Since World War II, real-estate developers, the oil industry, and the politicians in their thrall, have touted crime as "the price you pay" for living in the inner city. It's the reason the middle-class whites left in droves for the suburbs in the '50s and '60s, taking their tax-base with them, and the reason the up-and-coming young African-American families are moving out today.
But I wonder if the touted "safety" of the suburbs, relative to that of the city core, isn't exaggerated. Yes, we have regular shootings and homicides in our more troubled city neighborhoods; we don't generally have that in the suburbs--that's not necessarily the comparison I'm making. I'm speculatively comparing the incidence of stranger-on-stranger crime like child-abduction and rape, in the most attractive driving-dependent neighborhoods--like those where my cousins live--to the incidence in fairly vital urban neighborhoods like mine. I suspect my walkable neighborhood, where people mind the street, would come out ahead.

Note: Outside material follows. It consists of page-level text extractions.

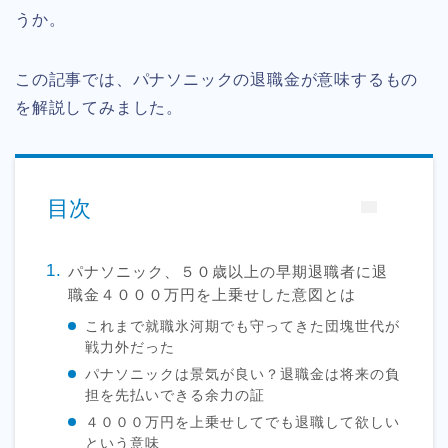
うか。
この記事では、パナソニックの退職金が意味するもの
を解説してみました。
目次
パナソニック、５０歳以上の早期退職者に退
職金４０００万円を上乗せした意図とは
これまで就職氷河期でも守ってきた団塊世代が
戦力外だった
パナソニックは景気が良い？退職金は将来の負
担を先払いできる余力の証
４０００万円を上乗せしてでも退職して欲しい
という意味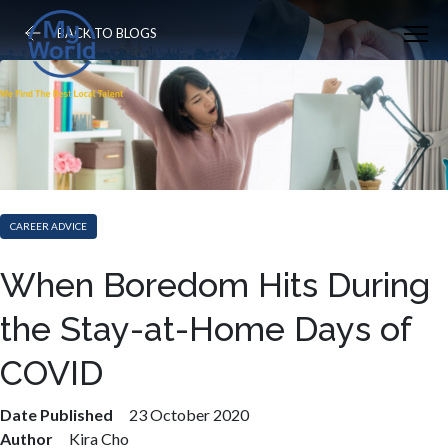
BACK TO BLOGS
CAREER ADVICE
When Boredom Hits During
the Stay-at-Home Days of
COVID
Date Published
23 October 2020
Author
Kira Cho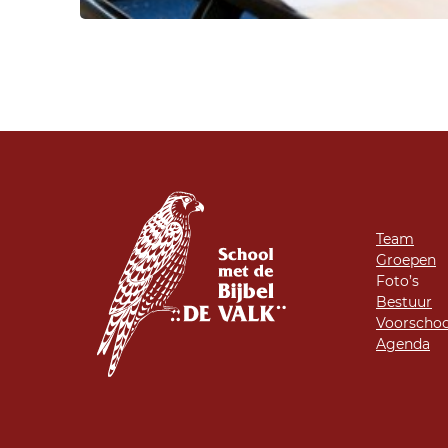
Team
Groepen
Foto’s
Bestuur
Voorschoo
Agenda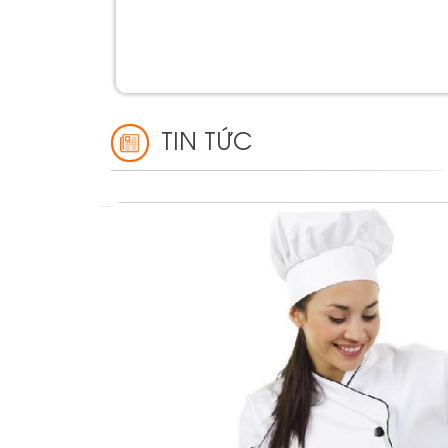
TIN TỨC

Before moving back to Oakland in 1999, I myself lived for two years in an affluent east-bay hill suburb I won't name, renting an in-law studio associated with a family's home. I was a considerable distance from stores, public transportation, or any public amenities to speak of. It's fortunate gasoline was much cheaper in the '90s than it is today, because I drove a lot back then. So did everybody around me.

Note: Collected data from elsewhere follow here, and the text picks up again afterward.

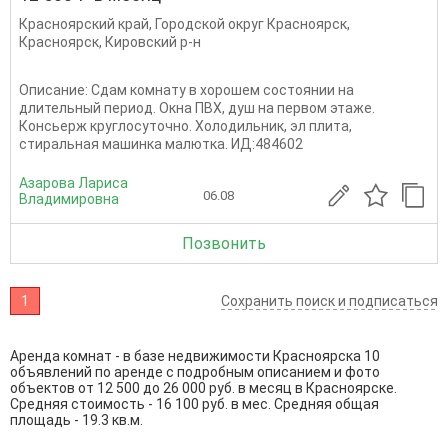
Красноярский край
,
Городской округ Красноярск
,
Красноярск
,
Кировский р-н
Описание: Сдам комнату в хорошем состоянии на
длительный период. Окна ПВХ, душ на первом этаже.
Консьерж круглосуточно. Холодильник, эл плита,
стиральная машинка малютка. ИД:484602
Азарова Лариса
06.08
Владимировна
Позвонить
1
Сохранить поиск и подписаться
Аренда комнат - в базе недвижимости Красноярска 10
объявлений по аренде с подробным описанием и фото
объектов от
12 500
до
26 000
руб. в месяц в Красноярске.
Средняя стоимость - 16 100 руб. в мес. Средняя общая
площадь - 19.3 кв.м.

There was no graffiti or trash in my old neighborhood. But many front yards were oddly unkempt, because most adults worked, full-time and more, to pay oppressive mortgages, commuting to expensive homes they ended up not spending much time in. I was very aware of something else in the zeitgeist of that community--in a lovely, pastoral setting--a simmering tension, maybe a desperation, among residents. This undiscussed dis-ease fed addictions, depression, marital discord, and, at times, broke forth in shocking displays of selfishness and incivility.

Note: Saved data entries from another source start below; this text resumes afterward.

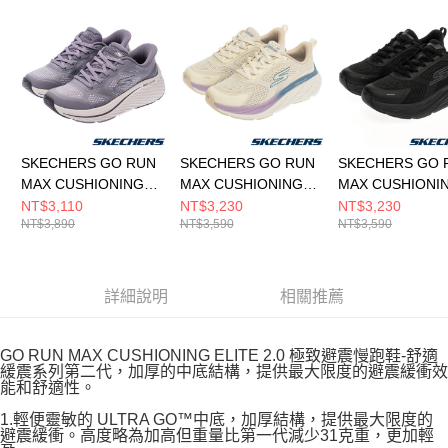
請求用戶進行身份認證。
５．嚴禁一人註冊多個帳號或使用他人資訊註冊。若發現惡意使用之情形，
恩沛科技股份有限公司將有權停止該用戶之使用額度並採取法律行動。
SKECHERS GO RUN
SKECHERS GO RUN
SKECHERS GO 
MAX CUSHIONING
MAX CUSHIONING
MAX CUSHIONI
ELITE 2.0 女 跑步鞋
ELITE 3 女 跑步鞋
ELITE 3 女 跑步
NT$3,110
NT$3,230
NT$3,230
NT$3,890
NT$3,590
NT$3,590
129655LIL
129720WOFWT
129720WBBK
詳細說明
相關推薦
GO RUN MAX CUSHIONING ELITE 2.0 極致避震慢跑鞋-舒適
緩震系列第二代，加厚的中底結構，提供最大限度的避震緩衝效
能和舒適性。
1.輕便靈敏的 ULTRA GO™中底，加厚結構，提供最大限度的
避震緩衝。高度略為加高但重量比第一代減少31克重，更加輕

The vacant, dour expressions of a gaggle of 8-10 pierced, tattooed teenagers, perennially loitering at one cul-de-sac in town, haunt me to this day. I recall the urge I had, whenever I saw them, to stand in front of them and shout, "You're RICH!! Your parents have MADE IT, living here, damn it!! Why aren't you
HAPPIER??"
One dog we had when I was growing up had a very thick coat not particularly well-suited to the climate we lived in. I can still remember this dog, panting and shifting, in clear distress, in the full afternoon sun. But it somehow didn't occur to her to move to the shade nearby, or go indoors.
"It takes her a while to figure out what hurts," my father commented. Eventually, a human would have to guide her out of the sunshine.
I don't mean to imply more compact and walkable neighborhoods are the answer to every individual, family, and social ill. But in our political climate, and in our personal moods, I wonder how often we, like the hot dog of my childhood, ignore the obvious? How many a prescription for Prozac gets written before the living circumstances, beyond the home, are really probed?